Hoje a Espanha paga por sua dívida mais de 5 pontos percentuais a mais que a Alemanha. Isso reflete em parte antigos temores de que os problemas bancários da Espanha se revelem muito piores do que se admite: uma bolha imobiliária estourada já deixou os credores com créditos podres de 180 bilhões de euros, que o governo vem tentando fazer os próprios bancos pagarem, forçando-os a aumentar maciçamente suas reservas, assim como a se fundirem em um número menor de bancos maiores. No entanto, há temores de que os preços dos imóveis possam cair ainda mais e que o desemprego acima de 24% aumente o número de pessoas incapazes de pagar seus empréstimos. O banco de investimentos Nomura reconhece que o governo terá de encontrar mais de 50 bilhões de euros para apoiar os bancos, e alguns analistas do setor calculam que o número é o dobro disso.

Incapaz de se financiar?

Por si só, o Bankia já está fazendo a estimativa do Nomura parecer conservadora: o governo agora pretende injetar um total de 23,5 bilhões de euros no banco para ter uma participação de cerca de 90%. Isso poderia ter sido necessário para evitar a ameaça de corrida aos depósitos, mas o que realmente preocupou os mercados foi a aparente admissão de que o governo talvez não conseguisse levantar esse dinheiro sozinho. Durante o fim de semana foi traçado um esquema para injetar 19 bilhões de euros de dívida do governo no banco quando ele se recapitalizar em junho ou julho, em troca de participação no BFA, a companhia matriz do Bankia. O BFA poderia então depositar esses títulos no Banco Central Europeu em troca de liquidez.

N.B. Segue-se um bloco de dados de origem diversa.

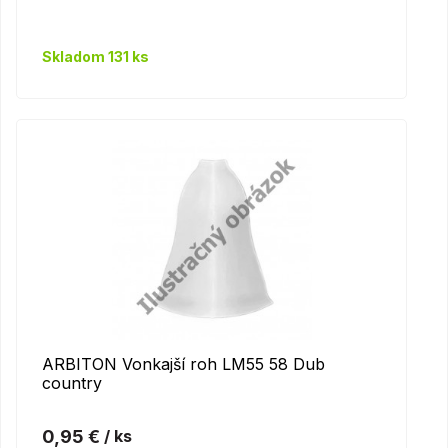
Skladom 131 ks
ARBITON Vonkajší roh LM55 58 Dub
country
0,95 €
/ ks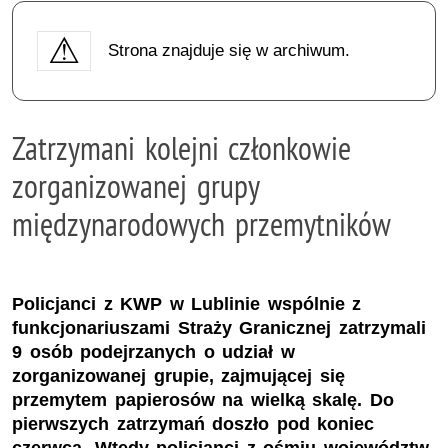
Strona znajduje się w archiwum.
Zatrzymani kolejni członkowie
zorganizowanej grupy
międzynarodowych przemytników
Policjanci z KWP w Lublinie wspólnie z
funkcjonariuszami Straży Granicznej zatrzymali
9 osób podejrzanych o udział w
zorganizowanej grupie, zajmującej się
przemytem papierosów na wielką skalę. Do
pierwszych zatrzymań doszło pod koniec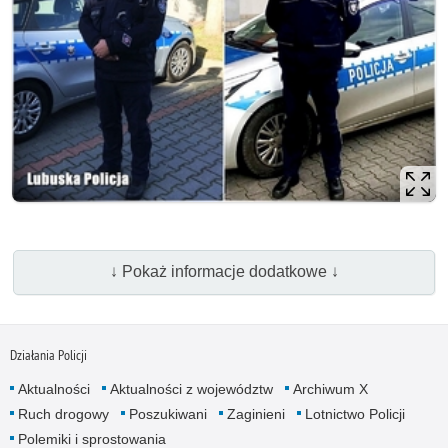
↓ Pokaż informacje dodatkowe ↓
Działania Policji
Aktualności
Aktualności z województw
Archiwum X
Ruch drogowy
Poszukiwani
Zaginieni
Lotnictwo Policji
Polemiki i sprostowania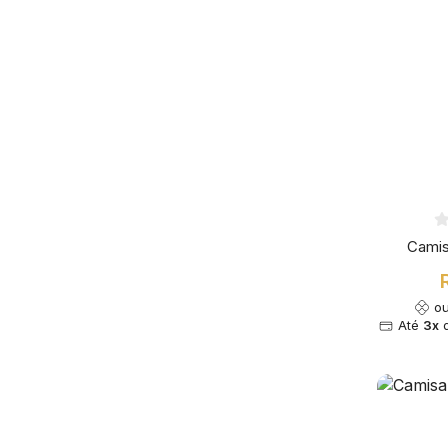
Camis
o
Até
3x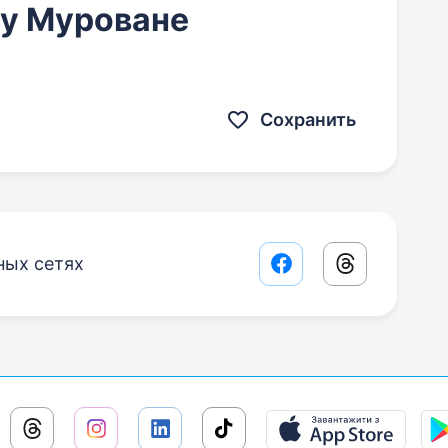
 у Муроване
Сохранить
ных сетях
Facebook share lin
Threads sha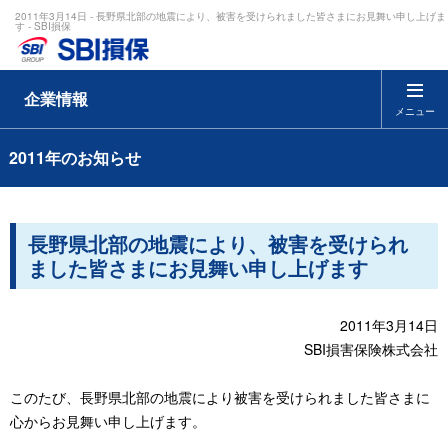
2011年3月14日 - 長野県北部の地震により、被害を受けられました皆さまにお見舞い申し上げま
す - SBI損保
企業情報
メニュー
2011年のお知らせ
長野県北部の地震により、被害を受けられ
ました皆さまにお見舞い申し上げます
2011年3月14日
SBI損害保険株式会社
このたび、長野県北部の地震により被害を受けられました皆さまに
心からお見舞い申し上げます。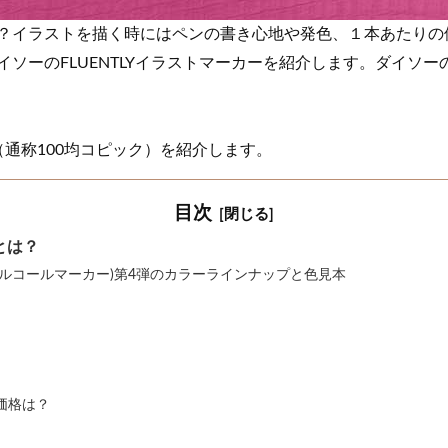
？イラストを描く時にはペンの書き心地や発色、１本あたりの
ソーのFLUENTLYイラストマーカーを紹介します。ダイソ
ー（通称100均コピック）を紹介します。
目次
とは？
ルコールマーカー)第4弾のカラーラインナップと色見本
価格は？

O esquema foi aprovado por alguns analistas como um possível modelo para futuros resgates de bancos da Zona do Euro. Mas o mercado o viu como uma confissão do governo de que não poderia encontrar financiamento comercial mesmo para uma quantia relativamente modesta. Enquanto os custos da dívida disparavam, Rajoy rapidamente se afastou da ideia na segunda-feira passada, dizendo que uma emissão de títulos do governo seria a maneira mais provável de financiar o resgate. Mas o dano à confiança do mercado estava feito. A Economist Intelligence Unit estima que a Espanha precisará levantar cerca de 400 bilhões de euros nos mercados nos próximos dois ou três anos, levando em conta o custo dos resgates dos bancos. Se não consegue levantar menos de 20 bilhões para socorrer um banco, então certamente não poderá levantar centenas de bilhões de euros entre credores privados. Sem um socorro internacional, portanto, não conseguirá saldar suas dívidas maiores.

Tranquilizando os investidores

Em curto prazo, a concentração será para tranquilizar os investidores levantando a quantia limitada necessária para financiar o resgate do Bankia e o socorro aos outros bancos. Isto pode ser manejado confortavelmente pelos atuais fundos de resgate da UE, talvez em combinação com o FMI. A Espanha deve esperar que seja suficiente para traçar uma linha embaixo da crise atual, deixando um país com uma economia estagnada mas um peso da dívida que parece administrável, em cerca de 90% do PIB, mesmo levando em conta o provável custo dos resgates de bancos (Itália e Grécia têm dívida pública equivalente a cerca de 120% do PIB). No papel, enfrentar a crise bancária imediata poderá bastar para tornar sustentáveis as finanças espanholas.

O problema é que ainda não está claro como serão tratados os socorros aos bancos. Isso manterá os mercados preocupados. Igualmente, poucos acreditam na ambiciosa promessa da Espanha de esmagar o déficit de gastos abaixo de 3% do PIB no ano que vem, de notáveis 8,9% em 2011. Enquanto o país descumprir suas metas de gastos e a economia continuar em recessão, as dúvidas do mercado aumentarão. Com ajuda externa a Espanha poderá atacar seus problemas bancários. Mas resta ver se e quando poderá acalmar os nervos dos investidores privados o suficiente para evitar a necessidade de um pacote de resgate mais amplo.

* Publicado originalmente no site da Carta Capital.